Existe un momento en nuestras vidas en el que pensamos, equivocadamente, que hemos tomado un camino determinado, elegido por nosotros y que sabemos hacia dónde nos dirigimos.
Esto no es más que una ilusión.
Si cometes el error, o el acierto, de girar a la izquierda, en vez de a la derecha, esa decisión, por nimia que parezca, puede traer consigo un sinfín de consecuencias.
En realidad, nos hacemos la ilusión de que dominamos nuestro destino, aferrándonos a pequeñas costumbres diarias, que se afianzan con la edad y que nos hacen sentir más seguros, pero no existe nada seguro. Al igual que no existe nada perfecto o que podemos afirmar que la verdad absoluta es una quimera.
Aquel día decidí que un avión era un medio de trasporte demasiado rápido para la decisión que acababa de tomar.
Necesitaba un viaje lento, que me permitiera asimilar el cambio tan radical que se iba a producir en mi vida.
El tren fue mi elección porque yo sé que si hubiera elegido llegar en unas cuantas horas a mi destino, habría regresado a Suiza de nuevo.
Y ese tren lento, me permitió pensar, escribir, mirar por la ventanilla e ir cambiando unos paisajes por otros en una pausada transición. De esa forma el goteo de sensaciones se hacía más liviano.
Era un viaje plácido, pacífico. Estábamos yo y el tren.
Solía alargar los desayunos en un intento de frenar la llegada de nuevos minutos. Observaba a los demás pasajeros. En sus caras se leía que muchos de ellos se dirigían decididos a su destino, en otros se podían entrever las dudas. Viajaban sin la certeza de desear alcanzar su destino y con un íntimo deseo de que el viaje no terminara.
Sin embargo, el tren seguía su curso sin pausa, implacable. Se paraba en estaciones, pero retomaba su ruta.
Ya me encontraba a medio camino entre Suiza y España.
Las horas transcurrían lentamente, y sin embargo a mí se me antojaban desbocadas e implacables.
Necesitaba que las agujas del reloj se detuvieran. Mi mente seguía en Suiza. De hecho, recuerdo haber tenido más conversaciones mentales conmigo misma en alemán, que en español.
Ya habíamos salido del país y entrado en Francia. Tras haber parado en una estación, cuyo nombre no tiene importancia, me sentí incapacitada para actuar con el cerebro y, en un impulso, el corazón tomó el relevo.

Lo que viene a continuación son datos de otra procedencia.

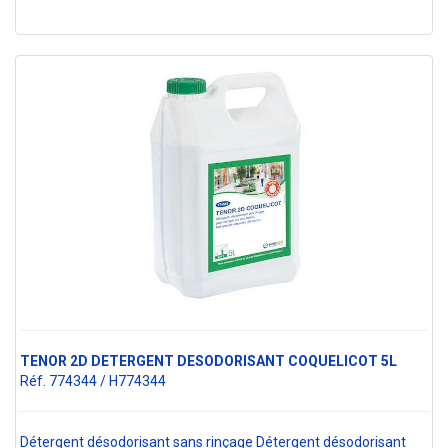
TENOR 2D DETERGENT DESODORISANT COQUELICOT 5L
Réf. 774344 / H774344
Détergent désodorisant sans rinçage Détergent désodorisant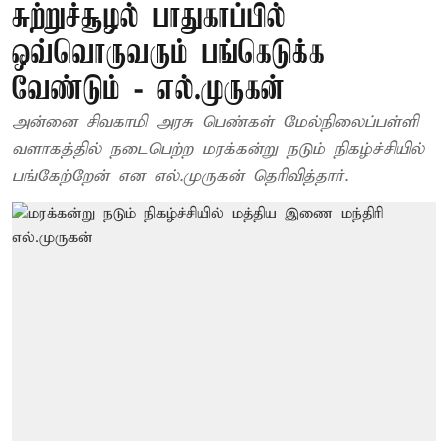
சுற்றுச்சூழல் பாதுகாப்பில்
ஒவ்வொருவரும் பங்கெடுக்க
வேண்டும் - எல்.முருகன்
அன்னை சிவகாமி அரசு பெண்கள் மேல்நிலைப்பள்ளி
வளாகத்தில் நடைபெற்ற மரக்கன்று நடும் நிகழ்ச்சியில்
பங்கேற்றேன் என எல்.முருகன் தெரிவித்தார்.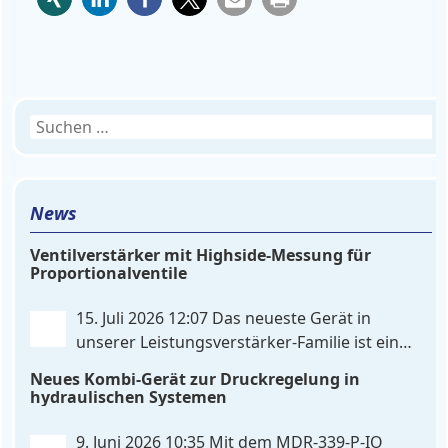
Suchen
nach:
News
Ventilverstärker mit Highside-Messung für
Proportionalventile
15. Juli 2026 12:07
Das neueste Gerät in
unserer Leistungsverstärker-Familie ist ein
einkanaliger hardware-konfigurierter
Neues Kombi-Gerät zur Druckregelung in
Ventilverstärker mit Highside-Messung Zur
hydraulischen Systemen
Ansteuerung nutzt das Gerät einen analogen
Differenzeingang, der flexibel für Sollwertsignale
9. Juni 2026 10:35
Mit dem MDR‑339‑P‑IO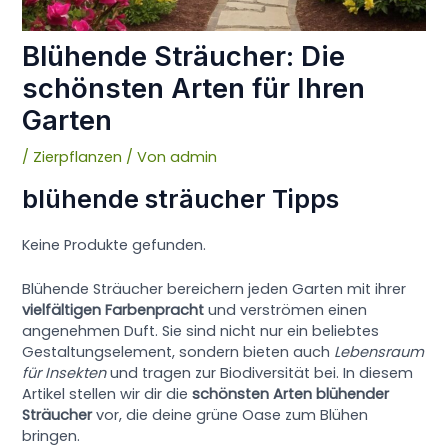
Blühende Sträucher: Die
schönsten Arten für Ihren
Garten
/
Zierpflanzen
/ Von
admin
blühende sträucher Tipps
Keine Produkte gefunden.
Blühende Sträucher bereichern jeden Garten mit ihrer
vielfältigen Farbenpracht
und verströmen einen
angenehmen Duft. Sie sind nicht nur ein beliebtes
Gestaltungselement, sondern bieten auch
Lebensraum
für Insekten
und tragen zur Biodiversität bei. In diesem
Artikel stellen wir dir die
schönsten Arten blühender
Sträucher
vor, die deine grüne Oase zum Blühen
bringen.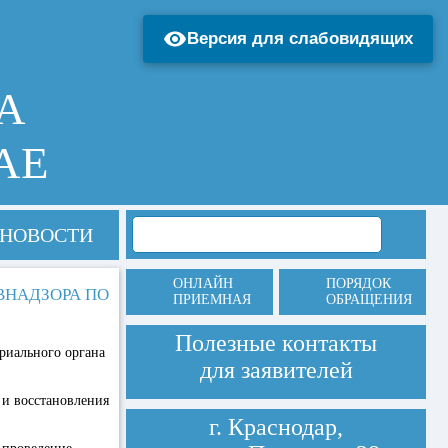
Версия для слабовидящих
А
АЕ
НОВОСТИ
ОНЛАЙН
ПОРЯДОК
ВНАДЗОРА ПО
ПРИЕМНАЯ
ОБРАЩЕНИЯ
Полезные контакты
риального органа
для заявителей
 и восстановления
г. Краснодар,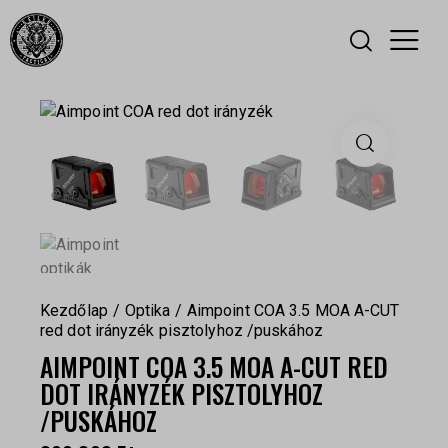
Kezdőlap
Optika
Aimpoint COA 3.5 MOA A-CUT
red dot irányzék pisztolyhoz /puskához
AIMPOINT COA 3.5 MOA A-CUT RED
DOT IRÁNYZÉK PISZTOLYHOZ
/PUSKÁHOZ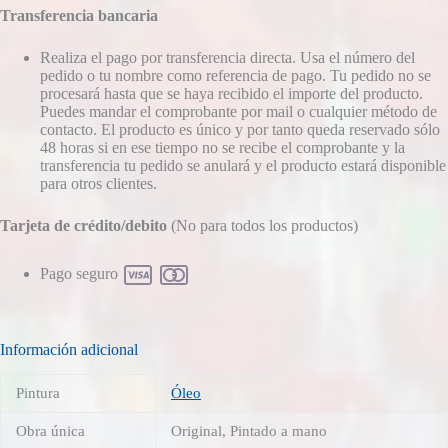
Transferencia bancaria
Realiza el pago por transferencia directa. Usa el número del
pedido o tu nombre como referencia de pago. Tu pedido no se
procesará hasta que se haya recibido el importe del producto.
Puedes mandar el comprobante por mail o cualquier método de
contacto. El producto es único y por tanto queda reservado sólo
48 horas si en ese tiempo no se recibe el comprobante y la
transferencia tu pedido se anulará y el producto estará disponible
para otros clientes.
Tarjeta de crédito/debito
(No para todos los productos)
Pago seguro
Información adicional
Pintura
Óleo
Obra única
Original, Pintado a mano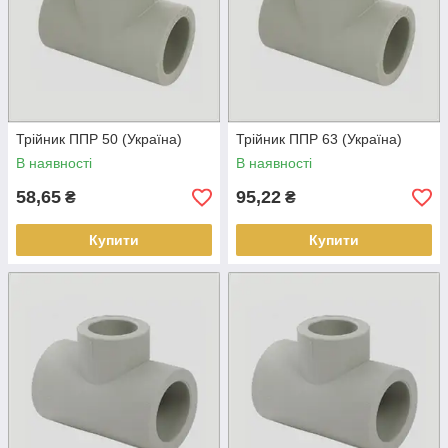
Трійник ППР 50 (Україна)
Трійник ППР 63 (Україна)
В наявності
В наявності
58,65
95,22
₴
₴
Купити
Купити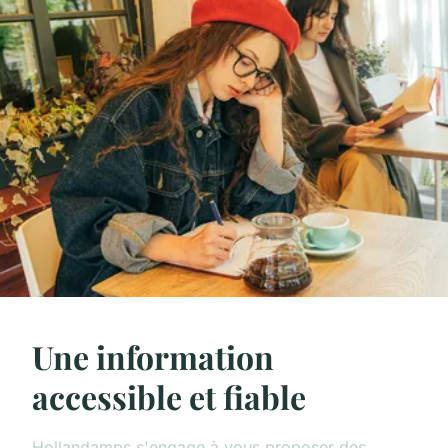
Une information
accessible et fiable
Hollandamps s'engage à vous proposer des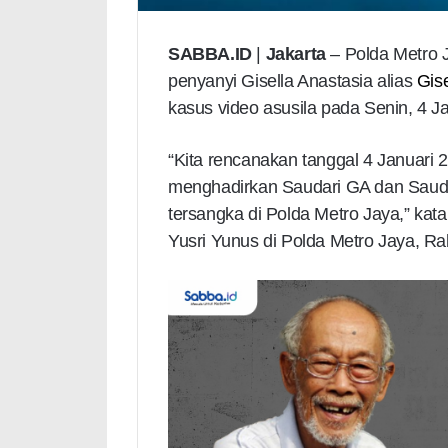
SABBA.ID
|
Jakarta
– Polda Metro 
penyanyi Gisella Anastasia alias
Gis
kasus video asusila pada Senin, 4 J
“Kita rencanakan tanggal 4 Januari 2
menghadirkan Saudari GA dan Saud
tersangka di Polda Metro Jaya,” ka
Yusri Yunus di Polda Metro Jaya, Ra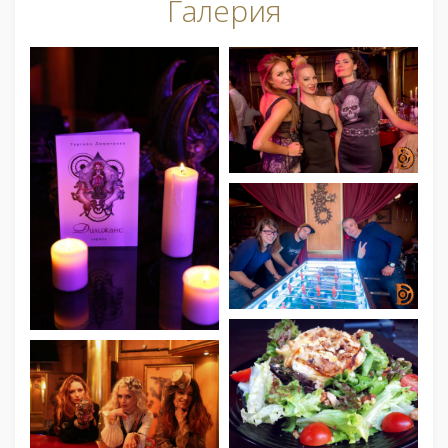
Галерия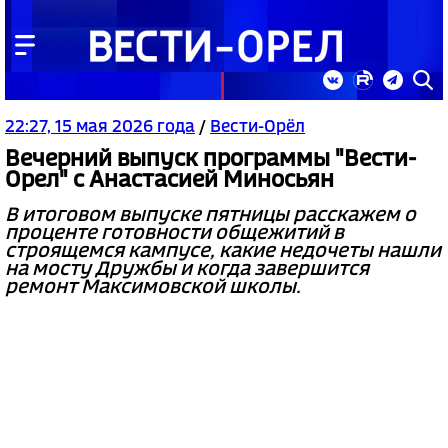
22:27, 15 мая 2026 года
/
Вести-Орёл
Вечерний выпуск программы "Вести-
Орел" с Анастасией Миносьян
В итоговом выпуске пятницы расскажем о
проценте готовности общежитий в
строящемся кампусе, какие недочеты нашли
на мосту Дружбы и когда завершится
ремонт Максимовской школы.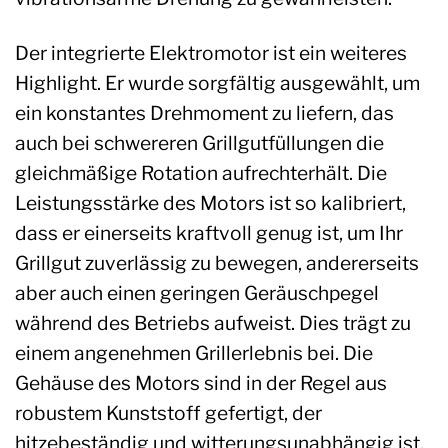
Der integrierte Elektromotor ist ein weiteres
Highlight. Er wurde sorgfältig ausgewählt, um
ein konstantes Drehmoment zu liefern, das
auch bei schwereren Grillgutfüllungen die
gleichmäßige Rotation aufrechterhält. Die
Leistungsstärke des Motors ist so kalibriert,
dass er einerseits kraftvoll genug ist, um Ihr
Grillgut zuverlässig zu bewegen, andererseits
aber auch einen geringen Geräuschpegel
während des Betriebs aufweist. Dies trägt zu
einem angenehmen Grillerlebnis bei. Die
Gehäuse des Motors sind in der Regel aus
robustem Kunststoff gefertigt, der
hitzebeständig und witterungsunabhängig ist,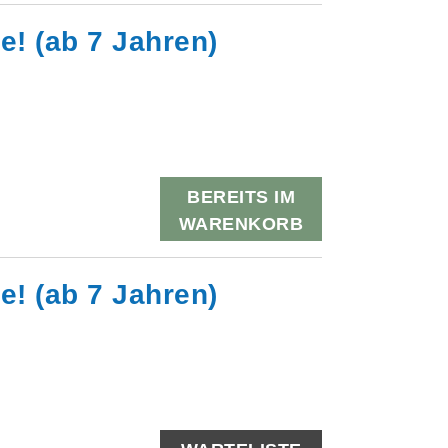
e! (ab 7 Jahren)
BEREITS IM
WARENKORB
e! (ab 7 Jahren)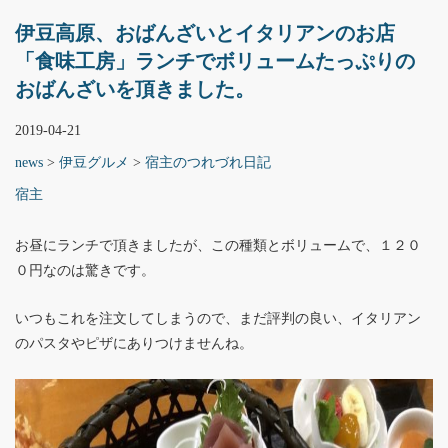
伊豆高原、おばんざいとイタリアンのお店
「食味工房」ランチでボリュームたっぷりの
おばんざいを頂きました。
2019-04-21
news
>
伊豆グルメ
>
宿主のつれづれ日記
宿主
お昼にランチで頂きましたが、この種類とボリュームで、１２０
０円なのは驚きです。
いつもこれを注文してしまうので、まだ評判の良い、イタリアン
のパスタやピザにありつけませんね。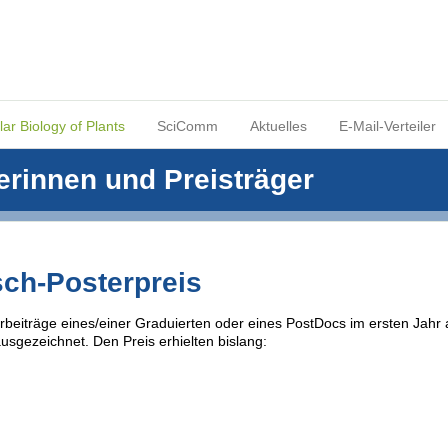
ar Biology of Plants
SciComm
Aktuelles
E-Mail-Verteiler
erinnen und Preisträger
ch-Posterpreis
rbeiträge eines/einer Graduierten oder eines PostDocs im ersten Jahr
usgezeichnet. Den Preis erhielten bislang: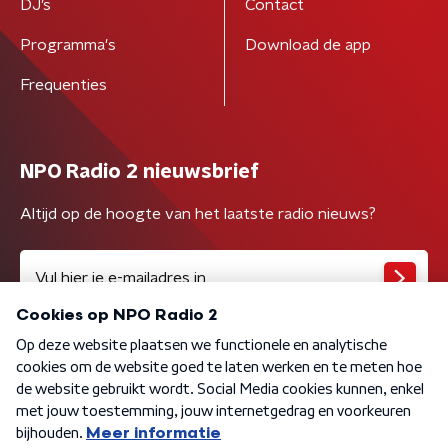
DJ’s
Contact
Programma's
Download de app
Frequenties
NPO Radio 2 nieuwsbrief
Altijd op de hoogte van het laatste radio nieuws?
Algemene voorwaarden
Privacybeleid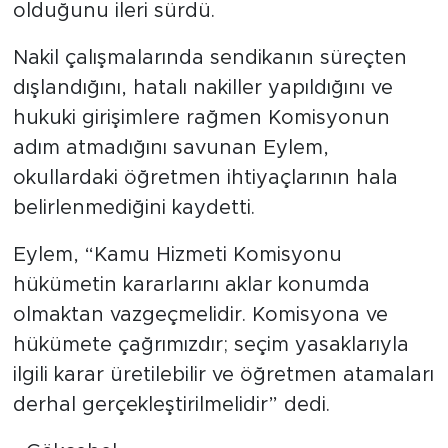
olduğunu ileri sürdü.
Nakil çalışmalarında sendikanın süreçten
dışlandığını, hatalı nakiller yapıldığını ve
hukuki girişimlere rağmen Komisyonun
adım atmadığını savunan Eylem,
okullardaki öğretmen ihtiyaçlarının hala
belirlenmediğini kaydetti.
Eylem, “Kamu Hizmeti Komisyonu
hükümetin kararlarını aklar konumda
olmaktan vazgeçmelidir. Komisyona ve
hükümete çağrımızdır; seçim yasaklarıyla
ilgili karar üretilebilir ve öğretmen atamaları
derhal gerçekleştirilmelidir” dedi.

Como una autómata cogí mi maleta y me bajé del tren.
Parada en el andén observé cómo se ponía en marcha. No había llegado a mi destino, pero era incapaz de subir. Pregunté por un hotel, sin reflexionar demasiado sobre lo que estaba haciendo.
Ya entrada la noche me encontraba cenando en un precioso y acogedor comedor rodeada de las conversaciones de otros huéspedes. No tenía la sensación de encontrarme ni en Francia, ni en ningún otro país. Había parado el reloj. Había tomado la decisión de que necesitaba más tiempo para esa transición. Al fin y al cabo era mi tiempo, mi vida y mi equivocación.
Alcé la copa de vino y miré por primera vez con atención al pequeño restaurante en el que se escuchaba todo tipo de idiomas y escaso francés.
No habían transcurrido ni dos minutos delante de mi cena, cuando una voz, mitad sorprendida, mitad emocionada, pronunció mi nombre.
Si no me hubiese bajado en esa estación, nunca hubiese vuelto a verle.
Las estaciones son encrucijadas, puntos de encuentro y de despedidas, donde las personas se van o aparecen como por arte de magia. Donde puedes volver a ver a la persona que menos esperas.
Y donde se mantienen las conversaciones más sinceras, por esa extraña magia que tiene viajar que hace que abandones tu disfraz de todos los días y recuperes tu verdadero yo.
Y ahora, años más tarde, recuerdo esa larga conversación, en la que palabras y vino se enredaron durante horas. Y fueron precisamente esas horas de charla la medicina que necesitaba para afrontar el cambio de país y de vida. Quizá si no hubiese hablado con Mark, no hubiese podido avanzar en mi trayecto.
Aquella noche Mark no me dio ningún consejo. Pero supo escuchar, que es un arte que poca gente domina.
Las decisiones y conclusiones a las que llegué ya estaban dentro de mí, sólo que él sabía extraerlas con la maestría de un buen cirujano. Utilizaba magistralmente su empatía, esa escasa cualidad de los que saben mantener una conversación.
Siento que existan tan pocos amigos como Mark, con el que, según me han dicho, ya no podré volver a hablar, por lo menos en esta vida.
Con él aprendí que, algunas veces, es imprescindible pararse en una estación.